SV Asia. Itelmen [don't look at the moon - one lazy girl looked at her, the moon and pulled her up to her]: Porotov, Kosygin 1969:33.

NW Coast. The Tlingits: De Laguna 1972 [the boy went to fetch water in the storm and was raised for a month, where he is now visible]: 796; Swanton 1908b [one of the two girls says the moon looks like her grandmother's lab; both they immediately find themselves on the moon; the speaker breaks to pieces; another girl is visible on the lunar disk with a bucket in her hand]: 453; Hyda (Masset) [the woman pointed her finger at the star, mocked her; the stars dragged her into the sky, placed her on the roof to roast in the chimney; her female brothers brought her back, replaced her with a wooden figure screaming like a human being; the stars went down to look for her, the brothers ran, throwing red paint; the stars were wasting time picking it up, stopped chasing her; the woman pointed her finger at the moon, did it when she went to get water; she thought someone was sitting in the well, she She pointed her finger at this man; at home she saw the same face in a bucket of water; threw out the water, returned to the well, saw the same face again, did not drink; at night I felt thirsty, returned to the well; a big man grabbed her hand; she turned to the full moon, showed her tongue; she was dragged up, she grabbed a saral bush; now with a bucket and holding on to the bush, she is visible on the moon]: Swanton 1908a, No. 28 : 450-452; Tsimshian (R. Ness) [a woman points her finger at a star and is pulled up; finds herself on the roof by the chimney; she was rescued, returned to the ground; then she points her finger at a month and at his reflection; The month takes her to heaven when she carries a bush of salal-berries; she can be seen on a lunar disk with a bush and a bucket in her hands]: Boas 1916:864.

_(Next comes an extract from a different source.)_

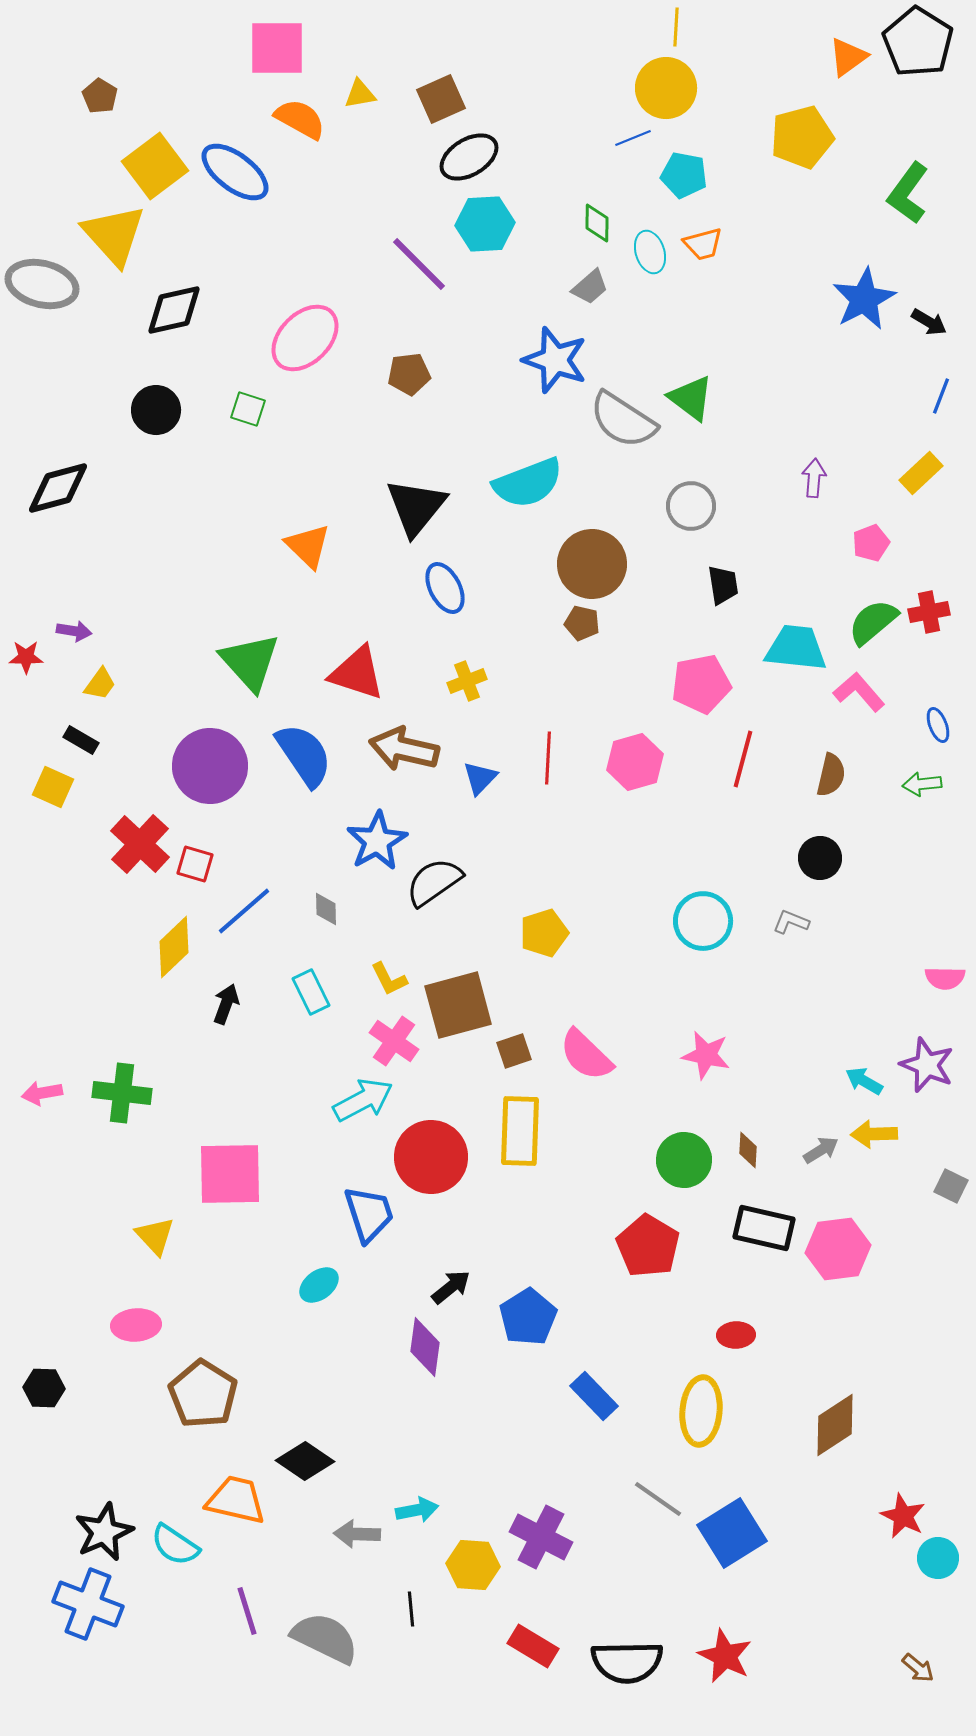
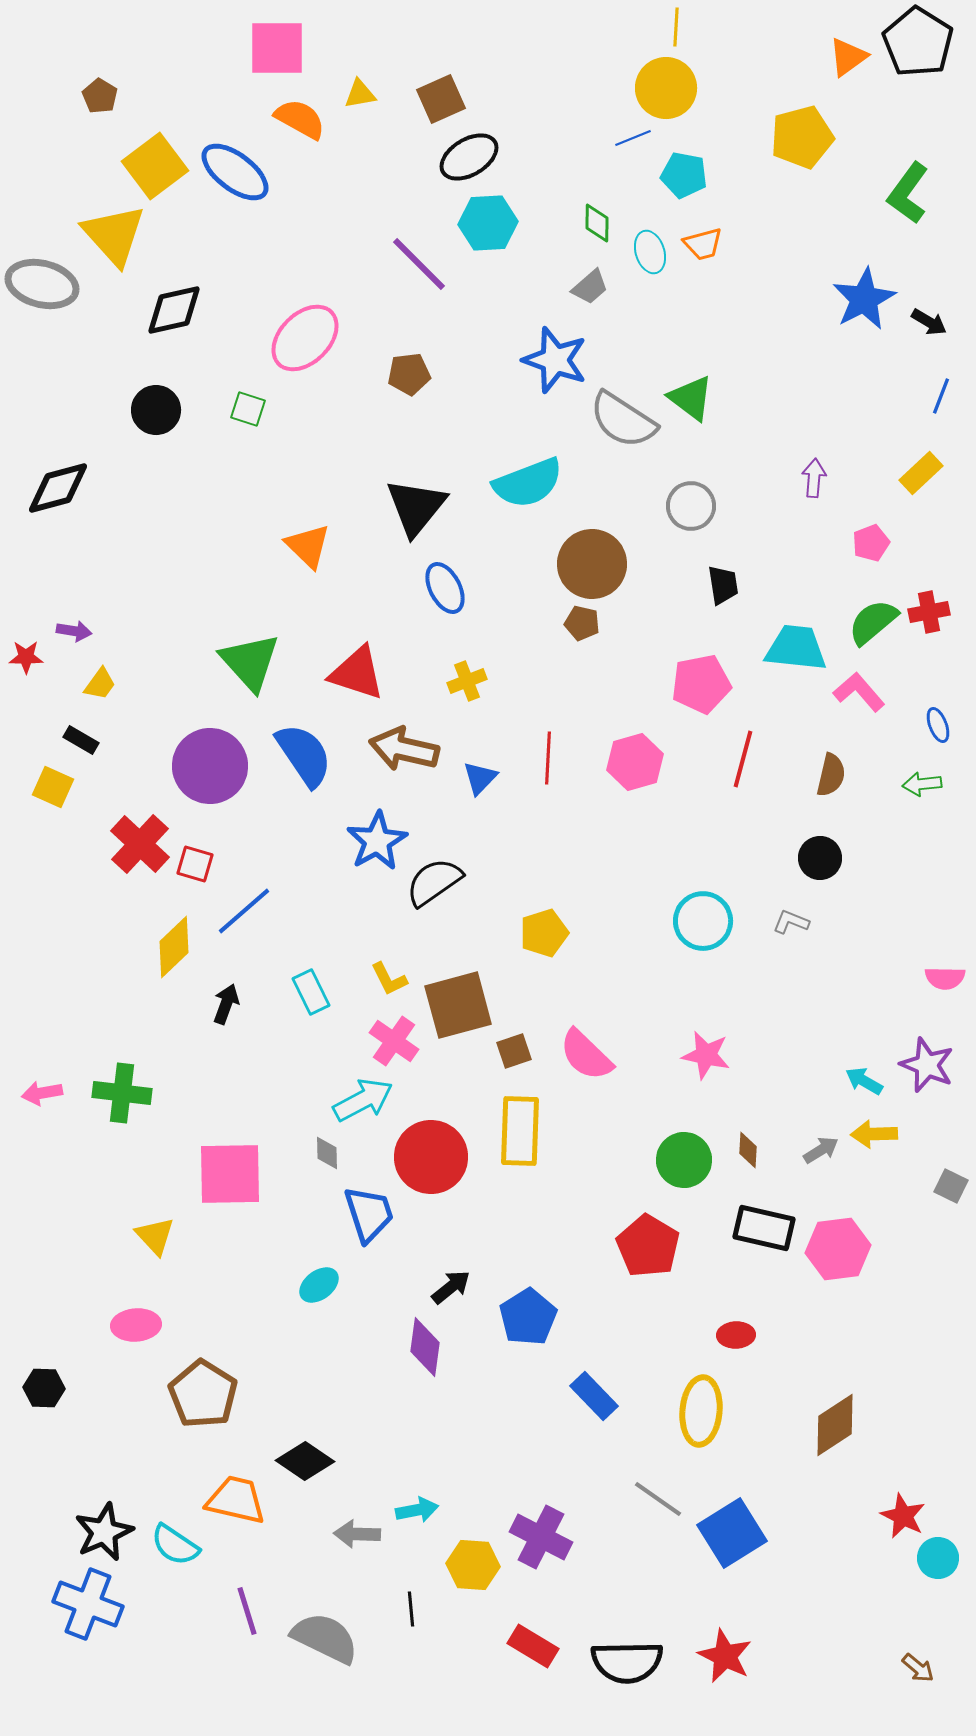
cyan hexagon at (485, 224): moved 3 px right, 1 px up
gray diamond at (326, 909): moved 1 px right, 244 px down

The Midwest. Ojibwa [see motif A3; at dusk, a woman prepares maple syrup from one bucket to another; decided to urinate immediately; insulted Luna puts it and the bucket in her basket; husband Moon The Sun punishes his wife by forcing her victim to carry her victim with her forever; on the moon, a woman with a bucket is visible]: Jones 1919:637 (retelling in Lévi-Strauss 1968, No. 499:338-339).

(Wed. Montagna. Ashaninka [Aroši and his brother Taanilireá left machetes on the plot, who cut down the forest themselves; the hummingbird stole A.'s silver necklace; to replace it, A. went up by the Month to take from a piece of it; Month swallowed it; A.'s legs in the womb of the Month are still visible (moonspots)]: Weiss 1975:268-269).